Customers since retail was invented have looked for perfect, personalised service – using all the channels, information and search tools open to them. Today, they are also using all the data and mobile technology that they can get their hands on – more than ever before.
And today’s customers don’t see channels – they see information and results. That’s why all retailers must understand how data and insights generated are critical to the customer experience.
Today’s Customers – and their Digital Day
First thing in the morning, we download newspapers and check email. Facebook, Twitter, eBay, voicemail, phone calls: which of these are in your morning digital routine?
At each step, data is created. What we do, where we “visit” – both in the bricks-and-mortar world and the digital one – and what we see or buy is noted somewhere.
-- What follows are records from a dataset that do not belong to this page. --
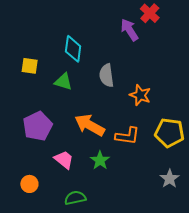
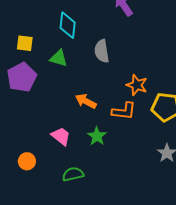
orange star: (140, 95) -> (137, 85), moved
orange arrow: (90, 125) -> (86, 101), size x0.7
purple pentagon: (38, 126) -> (22, 77), moved

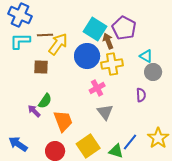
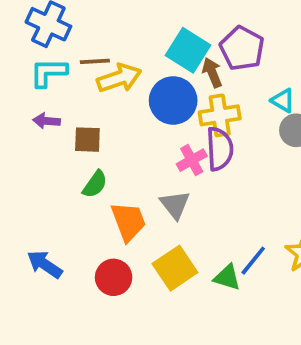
yellow arrow: (58, 44) -> (119, 78), turned 35
brown square: (41, 67) -> (87, 140), moved
purple semicircle: (141, 95) -> (220, 149), moved, size x1.6
purple arrow: (34, 111) -> (47, 121), moved, turned -40
gray triangle: (105, 112) -> (175, 205), moved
Most of the data is collected by the websites visited or the services used.
The government watches us too – they are recording what taxes are paid, what education we have, what cars are driven, what laws are adhered to, how passports are used, who is in the family circle, and what our medical history is.
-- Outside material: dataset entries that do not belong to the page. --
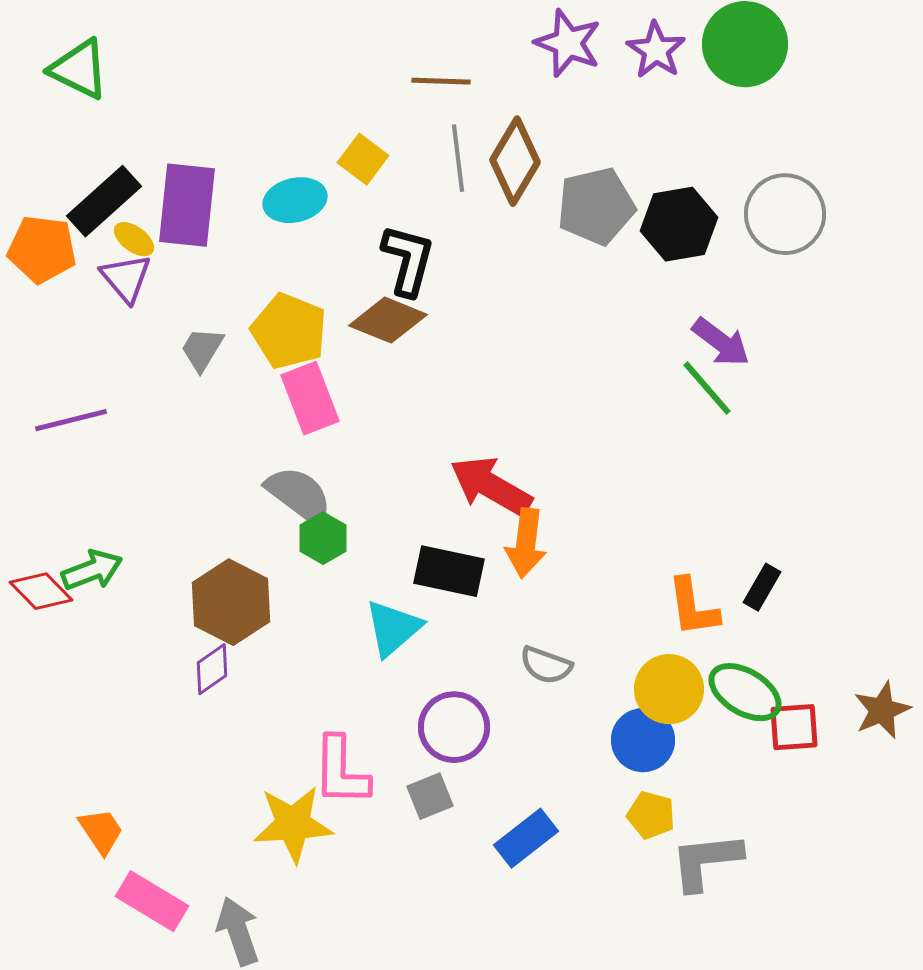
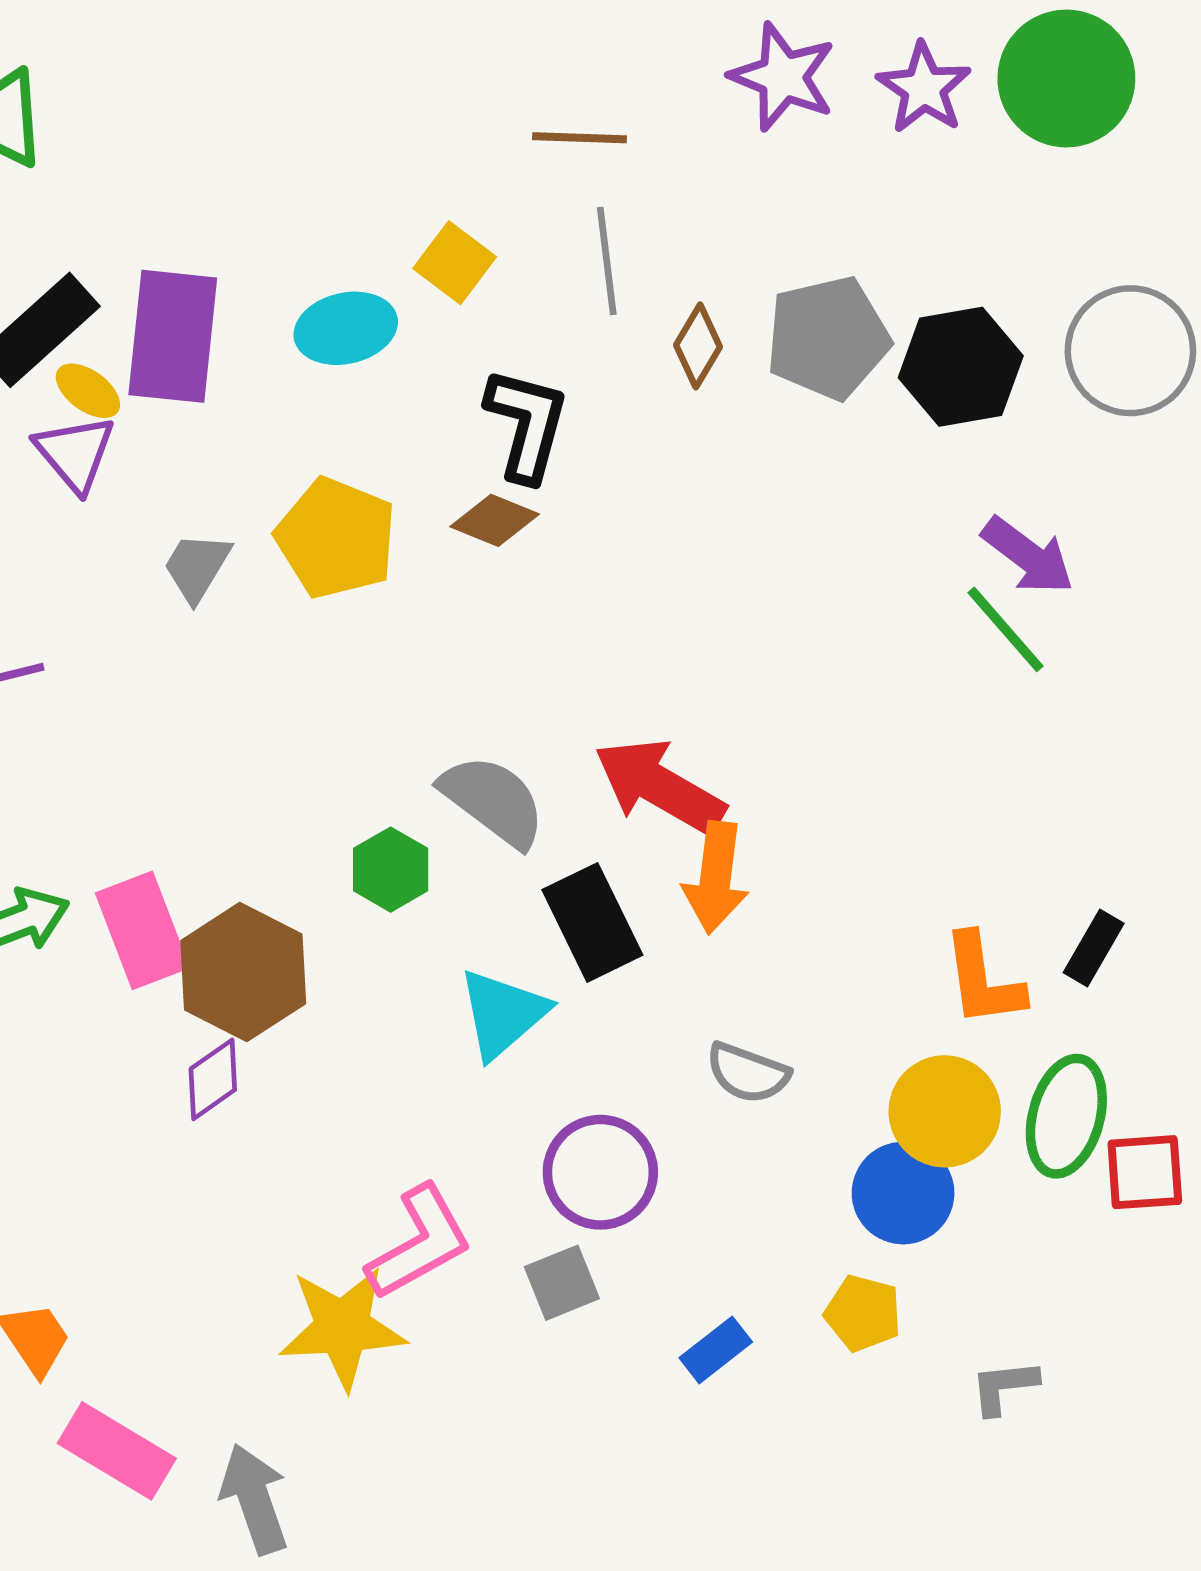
brown diamond: (515, 161) -> (698, 346), moved, size x0.6
brown diamond: (388, 320) -> (495, 520), size x0.7
pink rectangle: (310, 398) -> (142, 930), moved
gray semicircle: (299, 495) -> (493, 801), moved
black rectangle: (449, 571) -> (592, 922), turned 52
green ellipse: (745, 692) -> (1066, 1116), turned 74
pink L-shape: (341, 771) -> (419, 1243), turned -120
yellow pentagon: (651, 815) -> (863, 1313), moved
blue rectangle: (526, 838) -> (716, 1350), size x0.7
gray L-shape: (706, 861) -> (1004, 1387), size x0.6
At work, there’s more email and the web. Depending on the company, customer data is collected – sales, credit histories, names, addresses, likes and dislikes. Internally, the company collects data on suppliers, its manufacturing plants, process performance, and distribution systems. There is data on employee performance, salaries, and more.
Booking flights, hotel stays, or going to a restaurant creates more layers of data. In the evening, during leisure time, millions of people stream music over the web, or upload pictures so that friends and family can see what they are doing and where they have been. Not just pictures are recorded – but also which friends view the pictures, their comments, where the photo was taken, and the camera settings used.
“Big Data” is a buzz-concept
Everyone is talking Big Data. But too often it gets discussed in technological terms. What is its real meaning for business strategy?
Remember the old adage “data – knowledge – insight – wisdom”? Well, “Big Data” is only as useful as the insight and ideas that are derived from it. We accumulate lots of data but we can’t always make sense of it. We need to extract wisdom.